WHAT NEEDS TO BE DONE = Copy word for word the lines of the records below, beginning at the one with "958 122 543" and finishing at the one with "Week 6: Birthday Parties", ends included, but none of the pictures.

Top of PROVIDED DATA

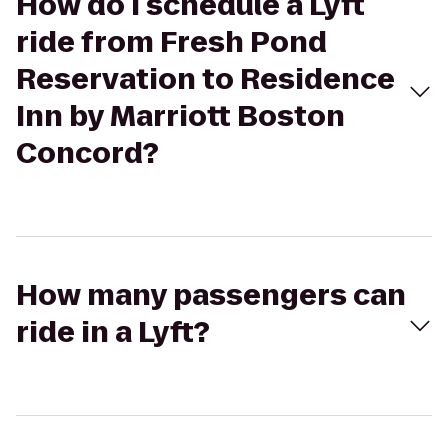
How do I schedule a Lyft
ride from Fresh Pond
Reservation to Residence
Inn by Marriott Boston
Concord?
How many passengers can
ride in a Lyft?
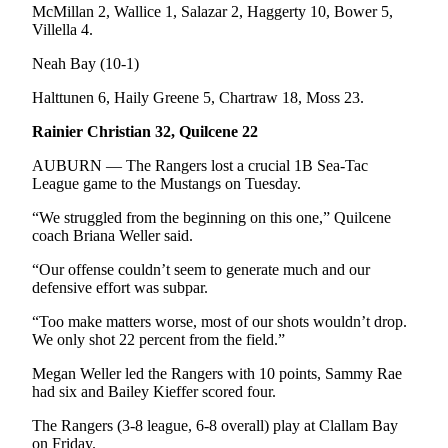
McMillan 2, Wallice 1, Salazar 2, Haggerty 10, Bower 5,
and/or
Villella 4.
an
Obituary
Neah Bay (10-1)
Halttunen 6, Haily Greene 5, Chartraw 18, Moss 23.
Classifieds
Rainier Christian 32, Quilcene 22
Place a
Classified
AUBURN — The Rangers lost a crucial 1B Sea-Tac
Ad
League game to the Mustangs on Tuesday.
Jobs
“We struggled from the beginning on this one,” Quilcene
coach Briana Weller said.
Autos
“Our offense couldn’t seem to generate much and our
defensive effort was subpar.
Real
Estate
“Too make matters worse, most of our shots wouldn’t drop.
We only shot 22 percent from the field.”
Place
Megan Weller led the Rangers with 10 points, Sammy Rae
A
had six and Bailey Kieffer scored four.
Legal
Notice
The Rangers (3-8 league, 6-8 overall) play at Clallam Bay
on Friday.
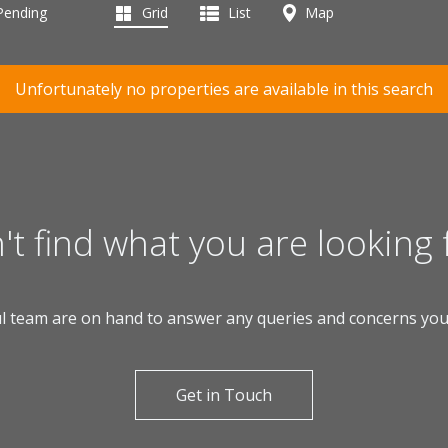
 Pending
Grid
List
Map
Unfortunately no properties are available in this search
't find what you are looking 
l team are on hand to answer any queries and concerns yo
Get in Touch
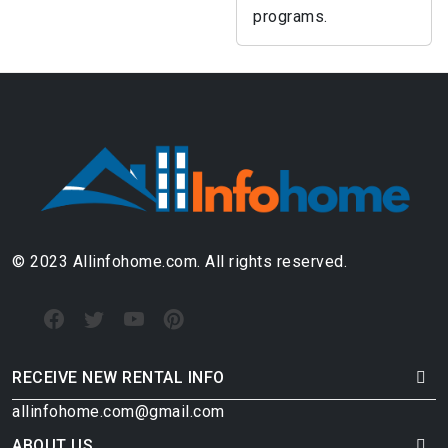
programs.
© 2023 Allinfohome.com. All rights reserved.
RECEIVE NEW RENTAL INFO
allinfohome.com@gmail.com
ABOUT US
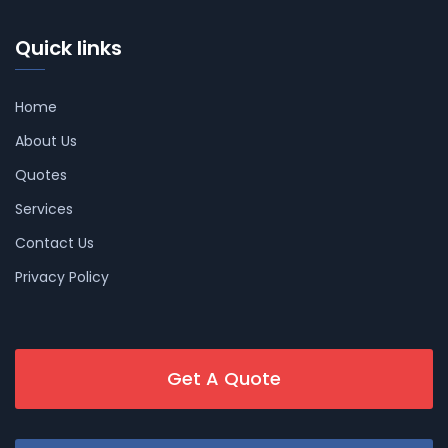
Quick links
Home
About Us
Quotes
Services
Contact Us
Privacy Policy
Get A Quote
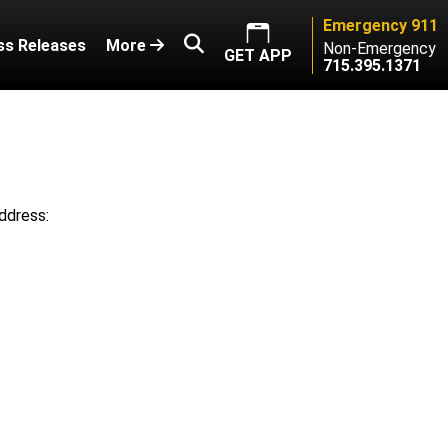
Emergency 911
ss Releases
More
Non-Emergency
GET APP
715.395.1371
ddress:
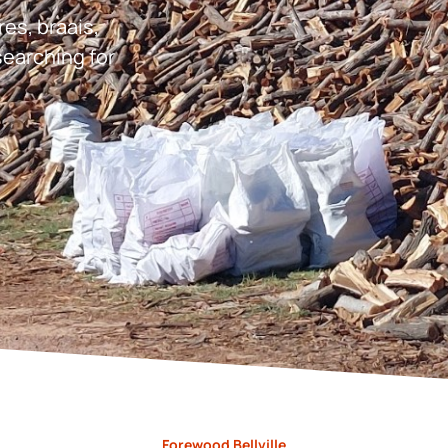
res, braais,
earching for
Forewood Bellville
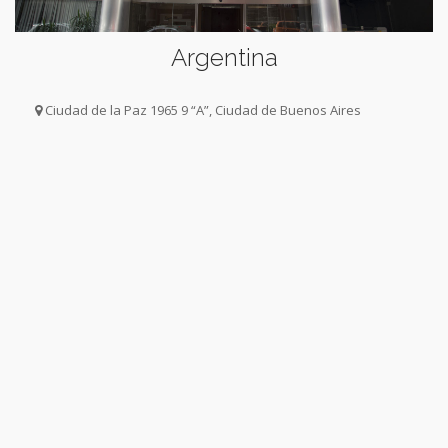
Argentina
Ciudad de la Paz 1965 9 “A”, Ciudad de Buenos Aires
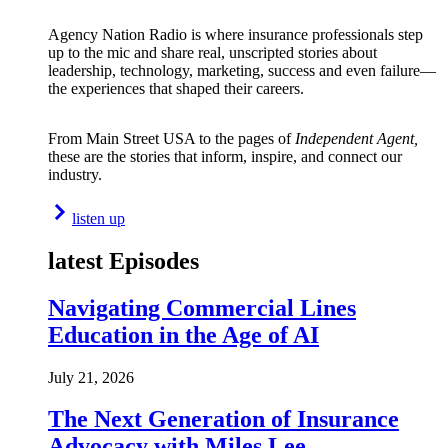
Agency Nation Radio is where insurance professionals step
up to the mic and share real, unscripted stories about
leadership, technology, marketing, success and even failure—
the experiences that shaped their careers.
From Main Street USA to the pages of
Independent Agent,
these are the stories that inform, inspire, and connect our
industry.
listen up
latest Episodes
Navigating Commercial Lines
Education in the Age of AI
July 21, 2026
The Next Generation of Insurance
Advocacy with Miles Lee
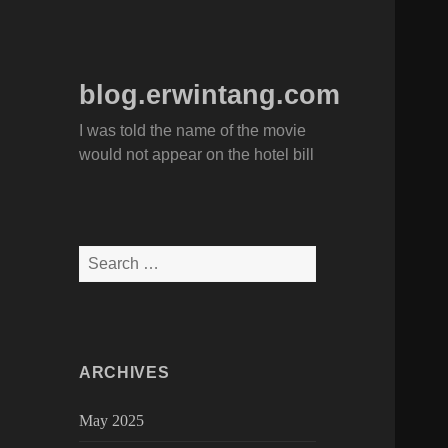
blog.erwintang.com
I was told the name of the movie
would not appear on the hotel bill
Search
for:
ARCHIVES
May 2025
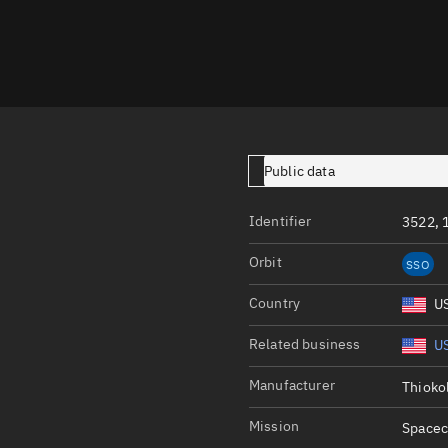
Launch stats
Design
Sandbox
Orbit designer
Maneuver design
Public data
Utilities
Identifier
3522, 
Ephemeris reposi
Orbit
SSO
Asset managemen
Country
U
Tools
Control center
Related business
US
Public resources
Manufacturer
Thioko
Satcat
Mission
Spacec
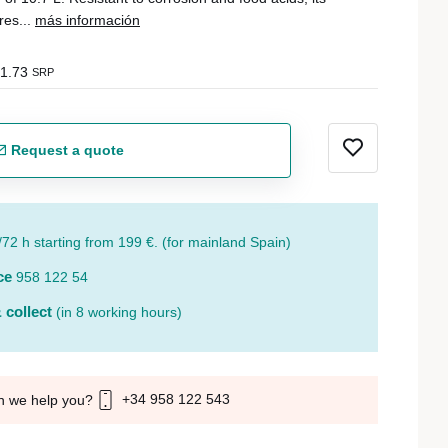
res...
más información
1.73
SRP
Request a quote
/72 h starting from 199 €. (for mainland Spain)
ce
958 122 54
 collect
(in 8 working hours)
+34 958 122 543
n we help you?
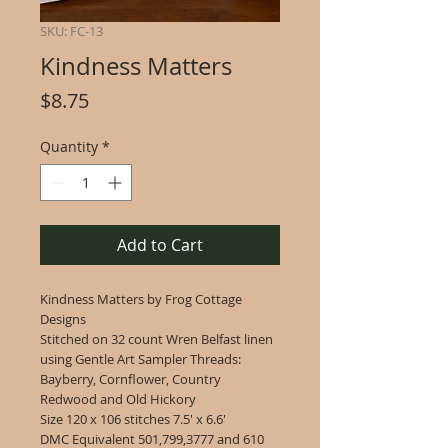
SKU: FC-13
Kindness Matters
Price
$8.75
Quantity
*
Add to Cart
Kindness Matters by Frog Cottage
Designs
Stitched on 32 count Wren Belfast linen
using Gentle Art Sampler Threads:
Bayberry, Cornflower, Country
Redwood and Old Hickory
Size 120 x 106 stitches 7.5' x 6.6'
DMC Equivalent 501,799,3777 and 610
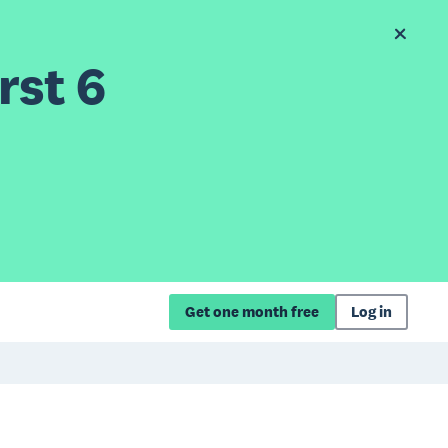
rst 6
Get one month free
Log in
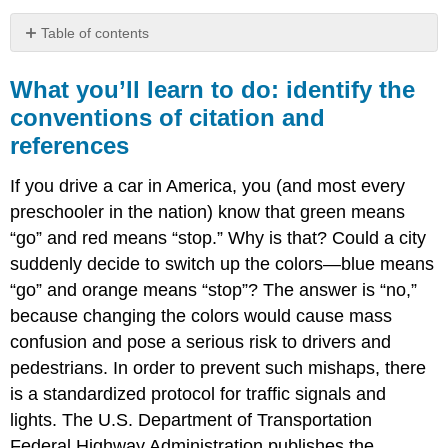
Table of contents
What
you’ll
What you’ll learn to do: identify the
learn
conventions of citation and
to
references
do:
identify
the
If you drive a car in America, you (and most every
conventions
preschooler in the nation) know that green means
of
“go” and red means “stop.” Why is that? Could a city
citation
and
suddenly decide to switch up the colors—blue means
references
“go” and orange means “stop”? The answer is “no,”
because changing the colors would cause mass
confusion and pose a serious risk to drivers and
pedestrians. In order to prevent such mishaps, there
is a standardized protocol for traffic signals and
lights. The U.S. Department of Transportation
Federal Highway Administration publishes the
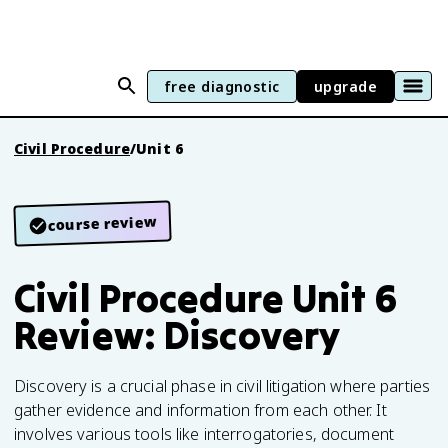
free diagnostic
upgrade
Civil Procedure
/
Unit 6
course review
Civil Procedure Unit 6
Review: Discovery
Discovery is a crucial phase in civil litigation where parties
gather evidence and information from each other. It
involves various tools like interrogatories, document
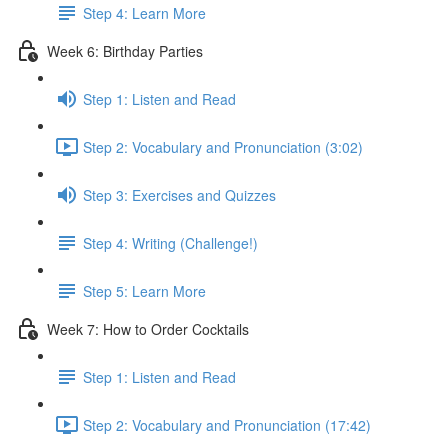
Step 4: Learn More
Week 6: Birthday Parties
Step 1: Listen and Read
Step 2: Vocabulary and Pronunciation (3:02)
Step 3: Exercises and Quizzes
Step 4: Writing (Challenge!)
Step 5: Learn More
Week 7: How to Order Cocktails
Step 1: Listen and Read
Step 2: Vocabulary and Pronunciation (17:42)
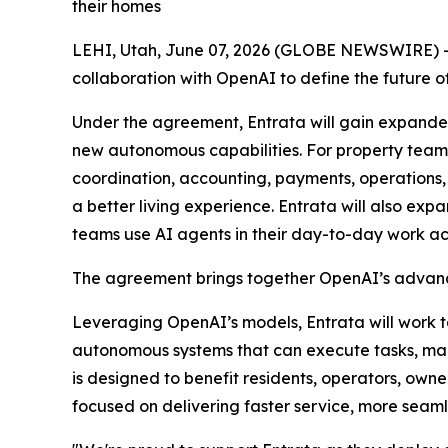
their homes
LEHI, Utah, June 07, 2026 (GLOBE NEWSWIRE) -- 
collaboration with OpenAI to define the futur
Under the agreement, Entrata will gain expanded
new autonomous capabilities. For property teams
coordination, accounting, payments, operations,
a better living experience. Entrata will also ex
teams use AI agents in their day-to-day work ac
The agreement brings together OpenAI’s advance
Leveraging OpenAI’s models, Entrata will work 
autonomous systems that can execute tasks, ma
is designed to benefit residents, operators, owne
focused on delivering faster service, more seaml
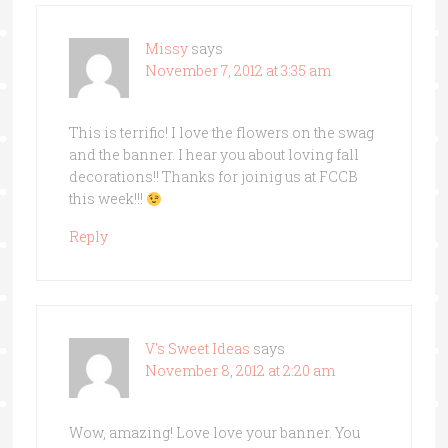
Missy
says
November 7, 2012 at 3:35 am
This is terrific! I love the flowers on the swag
and the banner. I hear you about loving fall
decorations!! Thanks for joinig us at FCCB
this week!!!
Reply
V's Sweet Ideas
says
November 8, 2012 at 2:20 am
Wow, amazing! Love love your banner. You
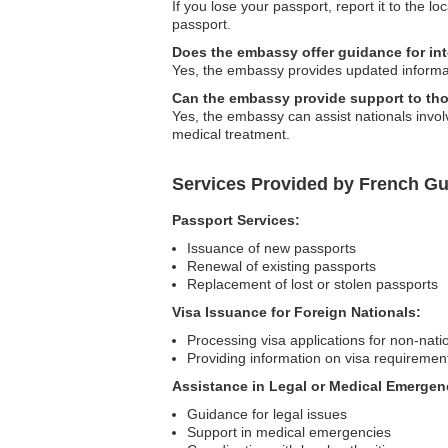
If you lose your passport, report it to the
passport.
Does the embassy offer guidance for int
Yes, the embassy provides updated informati
Can the embassy provide support to tho
Yes, the embassy can assist nationals involv
medical treatment.
Services Provided by French G
Passport Services:
Issuance of new passports
Renewal of existing passports
Replacement of lost or stolen passports
Visa Issuance for Foreign Nationals:
Processing visa applications for non-nati
Providing information on visa requiremen
Assistance in Legal or Medical Emergen
Guidance for legal issues
Support in medical emergencies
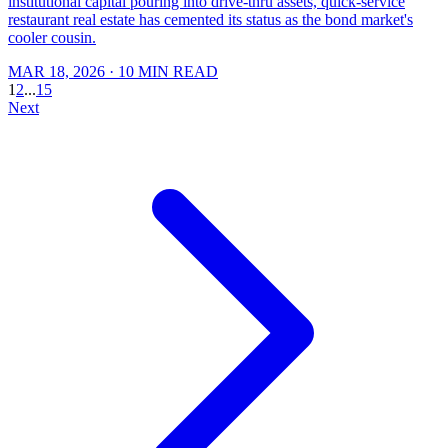
institutional capital pouring into drive-thru assets, quick-service
restaurant real estate has cemented its status as the bond market's
cooler cousin.
MAR 18, 2026
· 10 MIN READ
1
2
...
15
Next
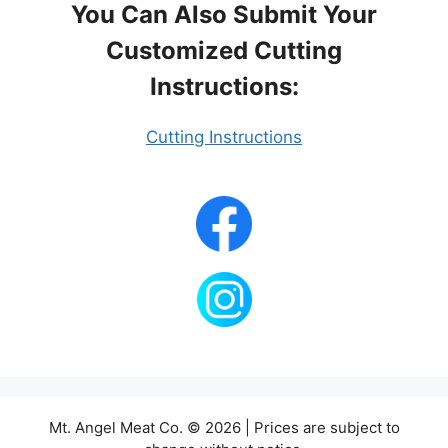
You Can Also Submit Your
Customized Cutting
Instructions:
Cutting Instructions
Mt. Angel Meat Co. © 2026 | Prices are subject to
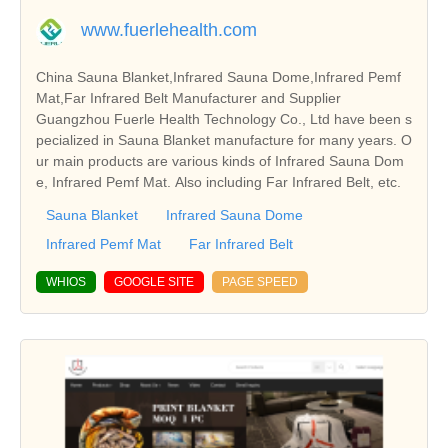
www.fuerlehealth.com
China Sauna Blanket,Infrared Sauna Dome,Infrared Pemf
Mat,Far Infrared Belt Manufacturer and Supplier
Guangzhou Fuerle Health Technology Co., Ltd have been s
pecialized in Sauna Blanket manufacture for many years. O
ur main products are various kinds of Infrared Sauna Dom
e, Infrared Pemf Mat. Also including Far Infrared Belt, etc.
Sauna Blanket
Infrared Sauna Dome
Infrared Pemf Mat
Far Infrared Belt
WHIOS
GOOGLE SITE
PAGE SPEED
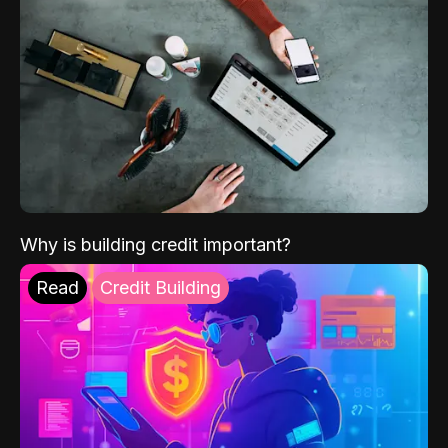
Why is building credit important?
Read
Credit Building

Bottom of PROVIDED DATA

PROBLEM SOLUTION =
+34 958 122 543
n we help you?
SKU: FC-13
Kindness Matters
Price
$8.75
Quantity
*
Add to Cart
Kindness Matters by Frog Cottage
Designs
Stitched on 32 count Wren Belfast linen
using Gentle Art Sampler Threads:
Bayberry, Cornflower, Country
Redwood and Old Hickory
Size 120 x 106 stitches 7.5' x 6.6'
DMC Equivalent 501,799,3777 and 610
rst 6
Get one month free
Log in
Table of contents
What
you’ll
What you’ll learn to do: identify the
learn
conventions of citation and
to
references
do:
identify
the
If you drive a car in America, you (and most every
conventions
preschooler in the nation) know that green means
of
“go” and red means “stop.” Why is that? Could a city
citation
and
suddenly decide to switch up the colors—blue means
references
“go” and orange means “stop”? The answer is “no,”
because changing the colors would cause mass
confusion and pose a serious risk to drivers and
pedestrians. In order to prevent such mishaps, there
is a standardized protocol for traffic signals and
lights. The U.S. Department of Transportation
Federal Highway Administration publishes the
free diagnostic
upgrade
Civil Procedure
/
Unit 6
course review
Civil Procedure Unit 6
Review: Discovery
Discovery is a crucial phase in civil litigation where parties
gather evidence and information from each other. It
involves various tools like interrogatories, document
Step 4: Learn More
Week 6: Birthday Parties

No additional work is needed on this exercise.